Superannuation laws due to take effect in less than 90 days are a $3 trillion concern for the superannuation industry and consumer advocates.

Martin Fahy, chief executive of the Association of Superannuation Funds of Australia, wants the introduction of the laws delayed until July 2022.

He also wants the proposed performance test watered down into a two-year “trial run”.

Super Consumers Australia director Xavier O’Halloran agrees the proposed bill needs work but warns delay will hurt consumers.

“For too long trustees have been left alone in the dark with our money,” Mr O’Halloran told a parliamentary inquiry on Wednesday.

“Australia’s superannuation system must move to a model which does more to ensure all people have a single, high-performing superannuation fund.”

Under the new laws, underperforming funds will be cut off from new members and required by the prudential regulator to shape up or exit the market.
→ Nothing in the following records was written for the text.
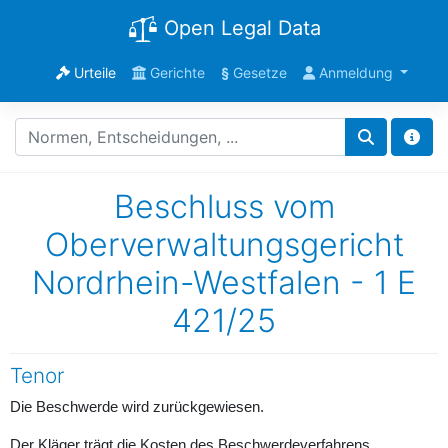
Open Legal Data
Urteile
Gerichte
§
Gesetze
Anmeldung
Beschluss vom
Oberverwaltungsgericht
Nordrhein-Westfalen - 1 E
421/25
Tenor
Die Beschwerde wird zurückgewiesen.
Der Kläger trägt die Kosten des Beschwerdeverfahrens.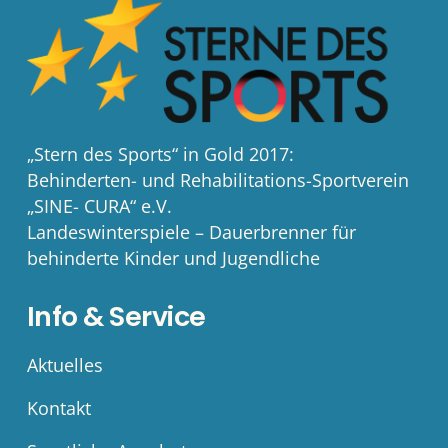
„Stern des Sports“ in Gold 2017:
Behinderten- und Rehabilitations-Sportverein
„SINE- CURA“ e.V.
Landeswinterspiele – Dauerbrenner für
behinderte Kinder und Jugendliche
Info & Service
Aktuelles
Kontakt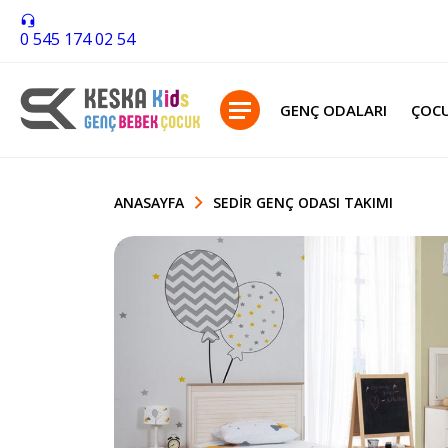
0 545 174 02 54
GENÇ ODALARI
ÇOCU
ANASAYFA
SEDIR GENÇ ODASI TAKIMI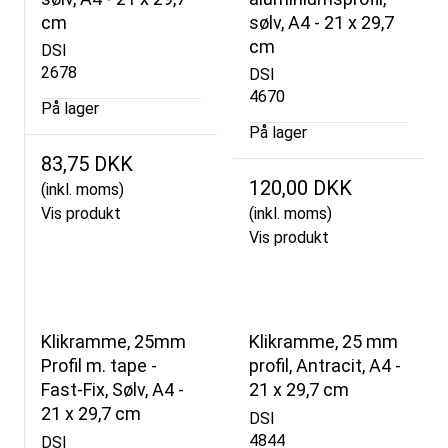
cm
sølv, A4 - 21 x 29,7
cm
DSI
2678
DSI
4670
På lager
På lager
83,75 DKK
120,00 DKK
(inkl. moms)
Vis produkt
(inkl. moms)
Vis produkt
Klikramme, 25mm
Klikramme, 25 mm
Profil m. tape -
profil, Antracit, A4 -
Fast-Fix, Sølv, A4 -
21 x 29,7 cm
21 x 29,7 cm
DSI
4844
DSI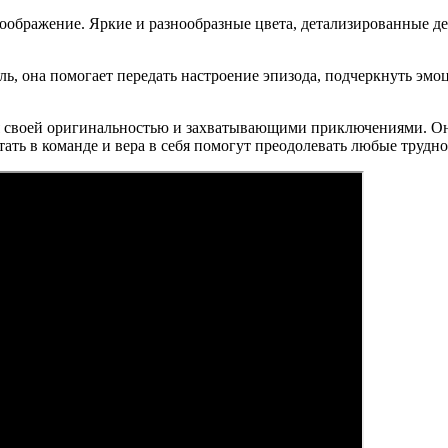
оображение. Яркие и разнообразные цвета, детализированные де
ь, она помогает передать настроение эпизода, подчеркнуть эм
я своей оригинальностью и захватывающими приключениями. Он
ботать в команде и вера в себя помогут преодолевать любые труд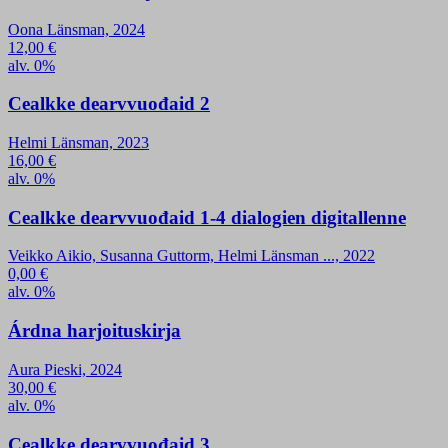
Oona Länsman, 2024
12,00
€
alv. 0%
Cealkke dearvvuođaid 2
Helmi Länsman, 2023
16,00
€
alv. 0%
Cealkke dearvvuođaid 1-4 dialogien digitallenne
Veikko Aikio, Susanna Guttorm, Helmi Länsman ..., 2022
0,00
€
alv. 0%
Árdna harjoituskirja
Aura Pieski, 2024
30,00
€
alv. 0%
Cealkke dearvvuođaid 3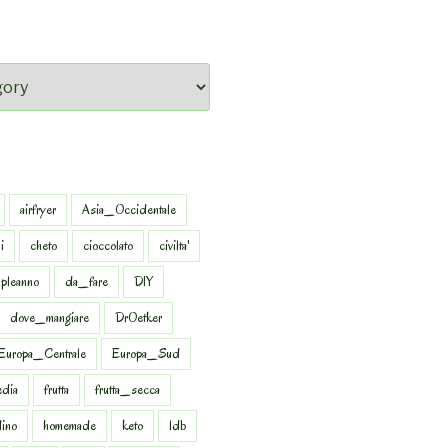
airfryer
Asia_Occidentale
i
cheto
cioccolato
civilta'
pleanno
da_fare
DIY
dove_mangiare
DrOetker
Europa_Centrale
Europa_Sud
dia
frutta
frutta_secca
dino
homemade
keto
ldb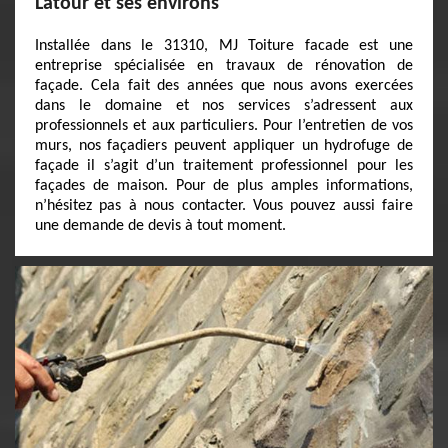
Latour et ses environs
Installée dans le 31310, MJ Toiture facade est une
entreprise spécialisée en travaux de rénovation de
façade. Cela fait des années que nous avons exercées
dans le domaine et nos services s’adressent aux
professionnels et aux particuliers. Pour l’entretien de vos
murs, nos façadiers peuvent appliquer un hydrofuge de
façade il s’agit d’un traitement professionnel pour les
façades de maison. Pour de plus amples informations,
n’hésitez pas à nous contacter. Vous pouvez aussi faire
une demande de devis à tout moment.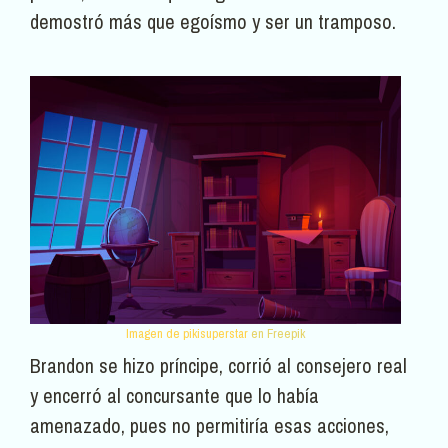
demostró más que egoísmo y ser un tramposo.
Imagen de pikisuperstar
en Freepik
Brandon se hizo príncipe, corrió al consejero real
y encerró al concursante que lo había
amenazado, pues no permitiría esas acciones,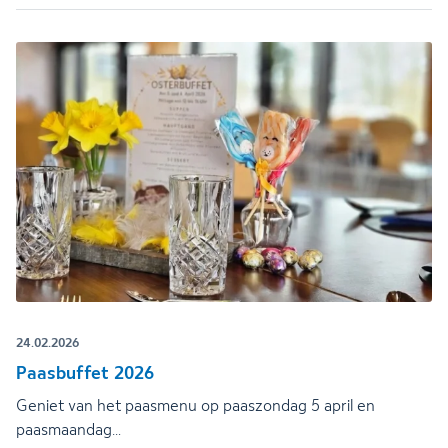
24.02.2026
Paasbuffet 2026
Geniet van het paasmenu op paaszondag 5 april en
paasmaandag…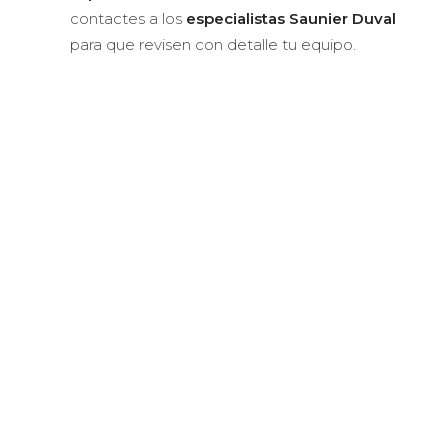
contactes a los
especialistas Saunier Duval
para que revisen con detalle tu equipo.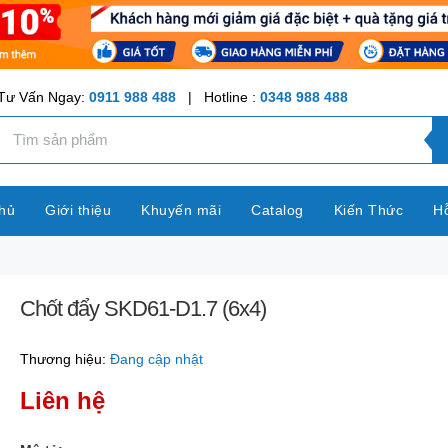
Tư Vấn Ngay:
0911 988 488
| Hotline :
0348 988 488
hủ
Giới thiệu
Khuyến mãi
Catalog
Kiến Thức
Hỗ
Chốt đẩy SKD61-D1.7 (6x4)
Thương hiệu:
Đang cập nhật
Liên hệ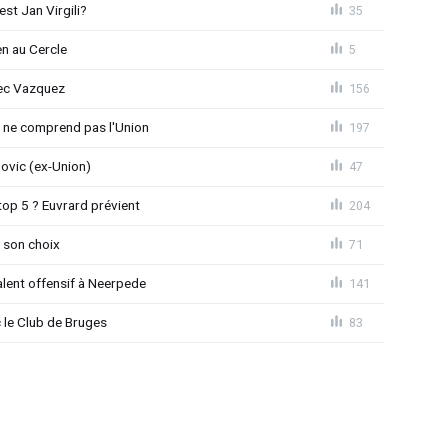
st Jan Virgili?
35
en au Cercle
5
vec Vazquez
156
e ne comprend pas l'Union
197
novic (ex-Union)
47
top 5 ? Euvrard prévient
204
 son choix
71
alent offensif à Neerpede
141
 le Club de Bruges
83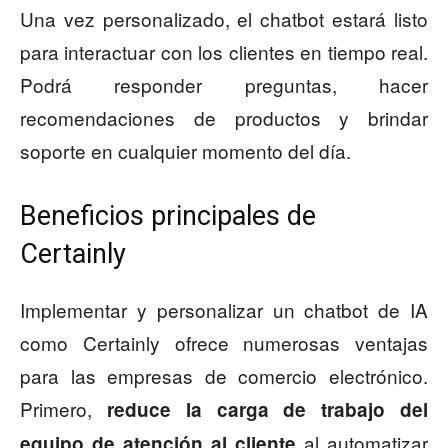
Una vez personalizado, el chatbot estará listo
para interactuar con los clientes en tiempo real.
Podrá responder preguntas, hacer
recomendaciones de productos y brindar
soporte en cualquier momento del día.
Beneficios principales de
Certainly
Implementar y personalizar un chatbot de IA
como Certainly ofrece numerosas ventajas
para las empresas de comercio electrónico.
Primero,
reduce la carga de trabajo del
al automatizar
equipo de atención al cliente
But the proposed performance test covers investment performance and not costly administration fees.

This approach will turn up the heat on underperforming fund managers, but does little to target inefficiently administered funds, Super Consumers Australia said.
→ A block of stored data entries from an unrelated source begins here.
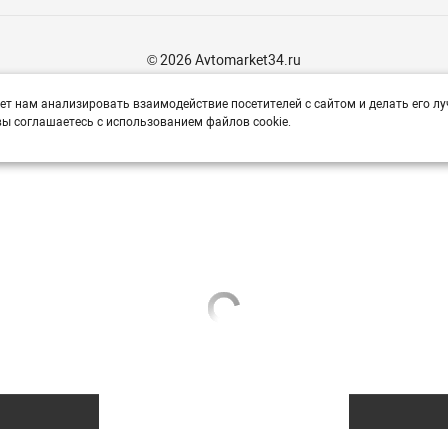
© 2026 Avtomarket34.ru
ет нам анализировать взаимодействие посетителей с сайтом и делать его лу
ы соглашаетесь с использованием файлов cookie.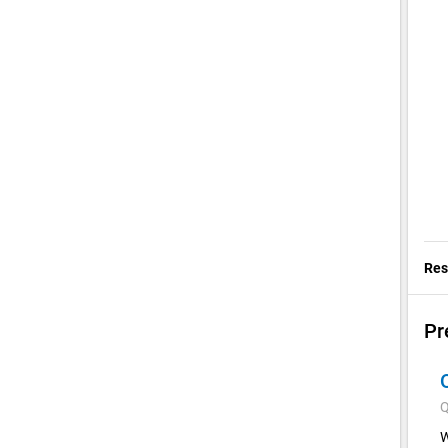
Res
Pr
Q
W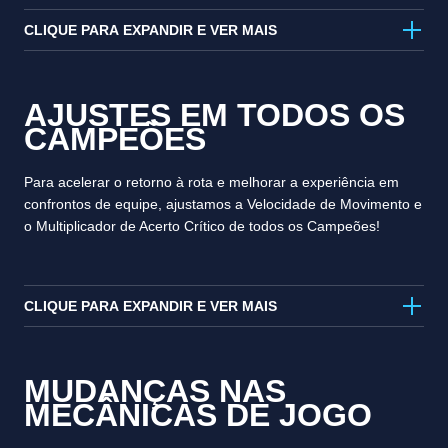
CLIQUE PARA EXPANDIR E VER MAIS
AJUSTES EM TODOS OS
CAMPEÕES
Para acelerar o retorno à rota e melhorar a experiência em
confrontos de equipe, ajustamos a Velocidade de Movimento e
o Multiplicador de Acerto Crítico de todos os Campeões!
CLIQUE PARA EXPANDIR E VER MAIS
MUDANÇAS NAS
MECÂNICAS DE JOGO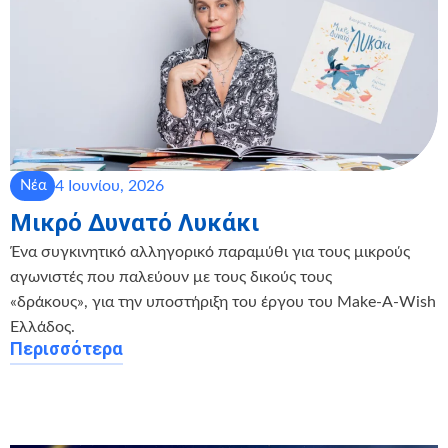
4 Ιουνίου, 2026
Νέα
Μικρό Δυνατό Λυκάκι
Ένα συγκινητικό αλληγορικό παραμύθι για τους μικρούς
αγωνιστές που παλεύουν με τους δικούς τους
«δράκους», για την υποστήριξη του έργου του Make-A-Wish
Ελλάδος.
Περισσότερα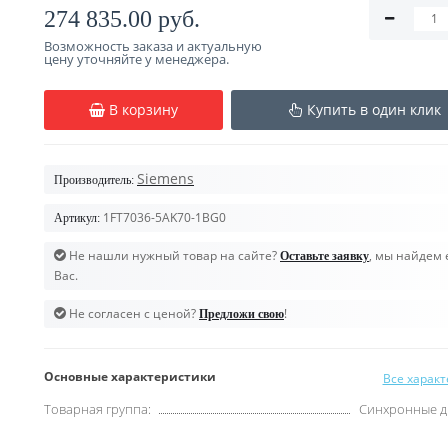
274 835.00 руб.
Возможность заказа и актуальную
цену уточняйте у менеджера.
В корзину
Купить в один клик
Siemens
Производитель:
1FT7036-5AK70-1BG0
Артикул:
Не нашли нужный товар на сайте?
, мы найдем 
Оставьте заявку
Вас.
Не согласен с ценой?
!
Предложи свою
Основные характеристики
Все харак
Товарная группа:
Синхронные д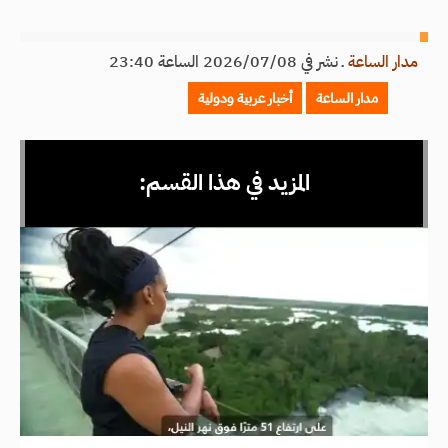
مدار الساعة
ـ
نشر في 2026/07/08 الساعة 23:40
مدار الساعة
أخبار عربية ودولية
المزيد في هذا القسم: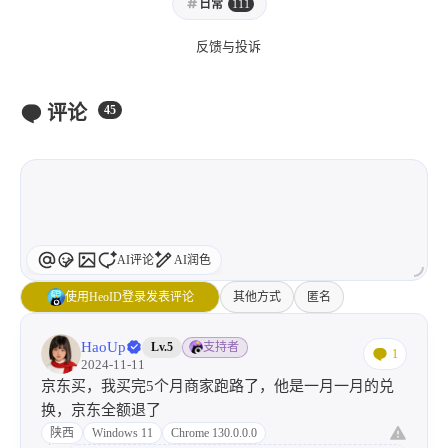
日常
111
反馈与投诉
评论
45
AI评论
AI润色
使用HeoID登录发表评论
其他方式
匿名
HaoUp
Lv.5
支持者
1
2024-11-11
京东买，我买完5个月商家跑路了，他是一月一月的兑
换，京东全额退了
陕西
Windows 11
Chrome 130.0.0.0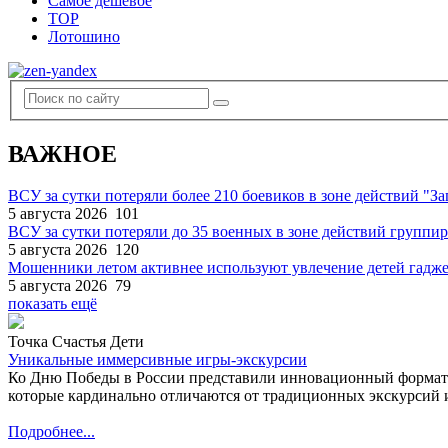
Самое дешевое
TOP
Лотошино
ВАЖНОЕ
ВСУ за сутки потеряли более 210 боевиков в зоне действий "За
5 августа 2026
101
ВСУ за сутки потеряли до 35 военных в зоне действий группи
5 августа 2026
120
Мошенники летом активнее используют увлечение детей гадж
5 августа 2026
79
показать ещё
Точка Счастья Дети
Уникальные иммерсивные игры-экскурсии
Ко Дню Победы в России представили инновационный формат
которые кардинально отличаются от традиционных экскурсий и
Подробнее...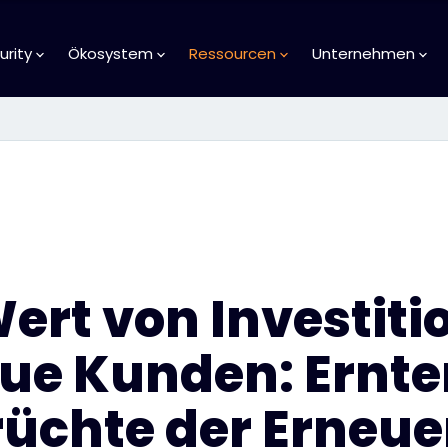
urity
Ökosystem
Ressourcen
Unternehmen
ert von Investiti
eue Kunden: Ernte
rüchte der Erneu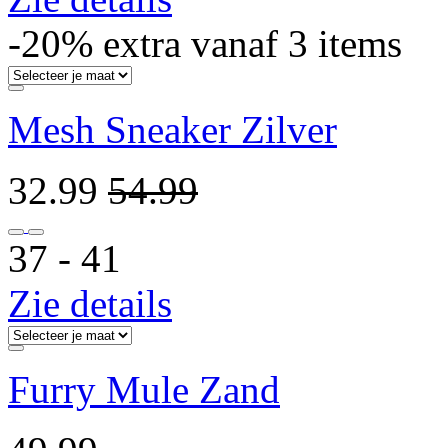
-20% extra vanaf 3 items
Mesh Sneaker Zilver
32.99
54.99
37 ‐ 41
Zie details
Furry Mule Zand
Multiple accounts are also a target for lawmakers as savings can get lost and workers can be assigned to a default fund that might turn out to be a dud.

The new laws should create a “best in show” model where people get the information needed to select a fund when they enter the workforce, Mr O’Halloran said.

There are 850,000 unintended multiple accounts created each year, and holding multiple accounts can reduce a typical worker’s balance by $51,000.

Underperforming products can reduce a typical member’s balance by more than $500,000 by the time they retire.

But Dr Fahy said the July 1 start date will place an “enormous burden” on employers to manage the changes, including the transition to one default account for workers.

He said the bill should not be passed until the draft regulations that detail how it will work are available.

Scott Donald, director of the Centre for Law, Markets and Regulation at the University of NSW, is also concerned about the lack of detail and loose wording for “ministerial discretion”.

He said investment managers won’t be able to determine what will fall foul of the new laws.